__Work order__.
Restate all entries word for word, minus pictures.

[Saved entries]
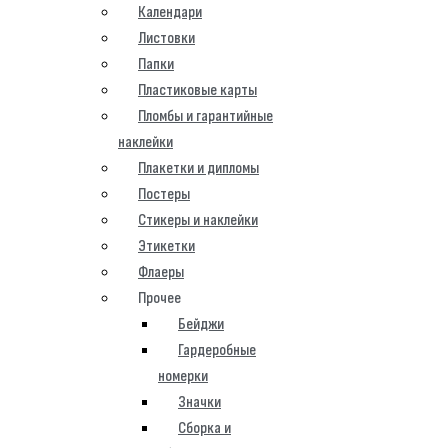
Календари
Листовки
Папки
Пластиковые карты
Пломбы и гарантийные
наклейки
Плакетки и дипломы
Постеры
Стикеры и наклейки
Этикетки
Флаеры
Прочее
Бейджи
Гардеробные
номерки
Значки
Сборка и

__Response area__.
Календари
Листовки
Папки
Пластиковые карты
Пломбы и гарантийные
наклейки
Плакетки и дипломы
Постеры
Стикеры и наклейки
Этикетки
Флаеры
Прочее
Бейджи
Гардеробные
номерки
Значки
Сборка и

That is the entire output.